The new utility vault will replace aging electrical equipment. The new vault will be a hardened concrete structure designed for blast resistance, which will reduce the threat risk to this critical lifeline for the hospital. Once completed, the vault will host electrical capacity and emergency generators capable of powering the entire Building 10 research complex. It will also be the new home for the clinical data center and ICU generators as well as carbon dioxide storage tanks currently hosted elsewhere on campus.

The new parking garage will allow NIH to shift some parking out of the Ambulatory Care Research Facility parking. The ACRF, located in the middle of the hospital, was added to the Clinical Center in 1982 and houses an underground parking garage under the clinics and care areas. In the almost forty years since it opened, the garage has developed serious structural deficiencies.

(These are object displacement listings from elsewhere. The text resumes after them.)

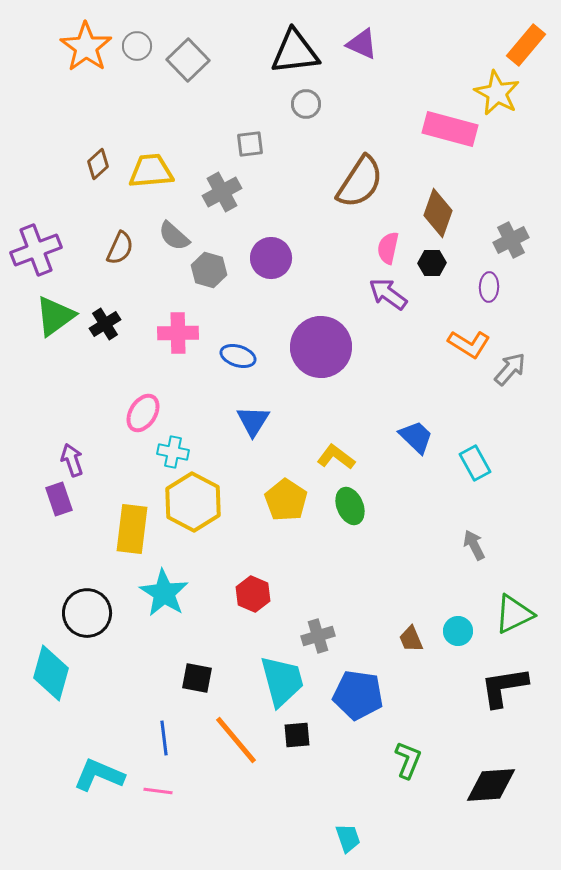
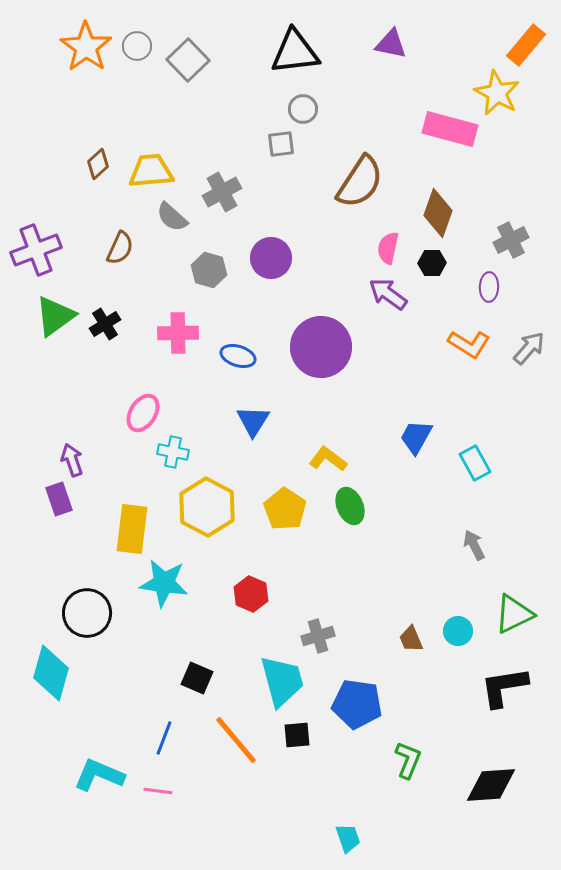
purple triangle at (362, 44): moved 29 px right; rotated 12 degrees counterclockwise
gray circle at (306, 104): moved 3 px left, 5 px down
gray square at (250, 144): moved 31 px right
gray semicircle at (174, 236): moved 2 px left, 19 px up
gray arrow at (510, 369): moved 19 px right, 21 px up
blue trapezoid at (416, 437): rotated 105 degrees counterclockwise
yellow L-shape at (336, 457): moved 8 px left, 2 px down
yellow pentagon at (286, 500): moved 1 px left, 9 px down
yellow hexagon at (193, 502): moved 14 px right, 5 px down
cyan star at (164, 593): moved 10 px up; rotated 24 degrees counterclockwise
red hexagon at (253, 594): moved 2 px left
black square at (197, 678): rotated 12 degrees clockwise
blue pentagon at (358, 695): moved 1 px left, 9 px down
blue line at (164, 738): rotated 28 degrees clockwise
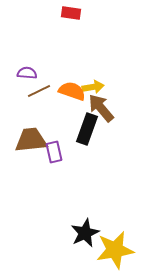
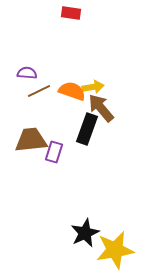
purple rectangle: rotated 30 degrees clockwise
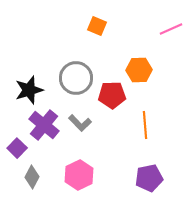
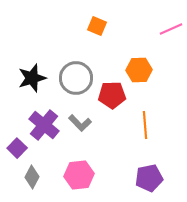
black star: moved 3 px right, 12 px up
pink hexagon: rotated 20 degrees clockwise
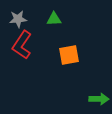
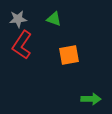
green triangle: rotated 21 degrees clockwise
green arrow: moved 8 px left
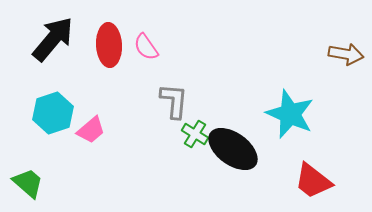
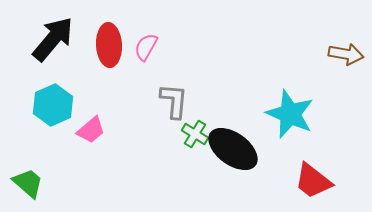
pink semicircle: rotated 64 degrees clockwise
cyan hexagon: moved 8 px up; rotated 6 degrees counterclockwise
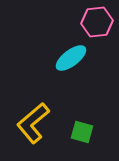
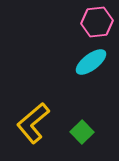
cyan ellipse: moved 20 px right, 4 px down
green square: rotated 30 degrees clockwise
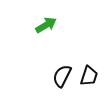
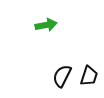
green arrow: rotated 20 degrees clockwise
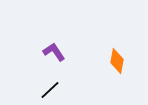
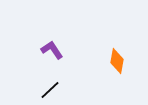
purple L-shape: moved 2 px left, 2 px up
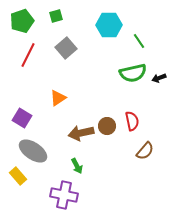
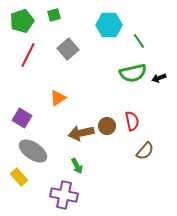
green square: moved 2 px left, 1 px up
gray square: moved 2 px right, 1 px down
yellow rectangle: moved 1 px right, 1 px down
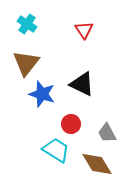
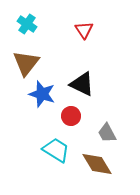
red circle: moved 8 px up
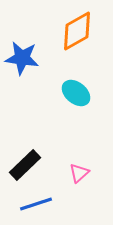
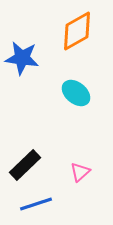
pink triangle: moved 1 px right, 1 px up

Restoring the garage is expensive as work crews have to minimize the impact on hospital patients using the floors above. Vibrations from jackhammers and heavy equipment can affect surgeries and other sensitive procedures during the day and keep patients awake at night.

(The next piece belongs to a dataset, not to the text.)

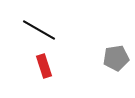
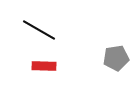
red rectangle: rotated 70 degrees counterclockwise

The new garage will be located to the west of the hospital, next to the new utility vault, and will connect to the Clinical Center by a pedestrian tunnel to keep visitors safe and avoid traffic. The walkway will provide a safe and weather protected crossing under Convent Drive for people walking between the hospital and the new parking garage, the historic convent (Building 60) and the Edmond J. Safra Family Lodge (Building 65) to the west. Planners expect construction completion by the spring of 2022.

ORF anticipates using the new garage as a staging area during construction. When the addition is complete, some of the parking in the ACRF garage under the Clinical Center will shift into the new garage.

And what would happen to the new space available under the hospital? ORF is studying options. The repurposed space could accommodate:

  • A consolidated freezer farm for biospecimens;
  • A new location for high fidelity imaging equipment that would leverage the stable, vibration-resistant, below-grade area; and/or
  • Relocating scientific and administrative supplies from other parts of the Clinical Center, freeing up space in a hospital currently filled to capacity.

Future Developments

As the infrastructure of the hospital improves, there is a more ambitious long-term plan to address the needs of the Clinical Center.

Plans are in development to add an eight-story addition to the Clinical Center that will house the departments of Perioperative Medicine (surgery), Interventional Radiology, Radiology and Imaging Sciences and Laboratory Medicine. These departments involve some of the most advanced and technology dependent programs supporting NIH's research.

The addition would be located next to the hospital's West Laboratory Wing between the Clinical Center, Convent Drive and Center Drive. The new wing would include a below-grade Cardiovascular Intervention Program suite and, once construction is complete, existing NCI Research Labs would move to the new addition.

Design has begun for this new space, but there is a key factor still missing: construction funding. Members of Congress have been briefed on the plans, but haven't yet allocated enough money to support this project.

NIH is doing what it can to improve the Clinical Center's critical infrastructure now in the hope that bigger and better improvements are coming in the not-to-distant future.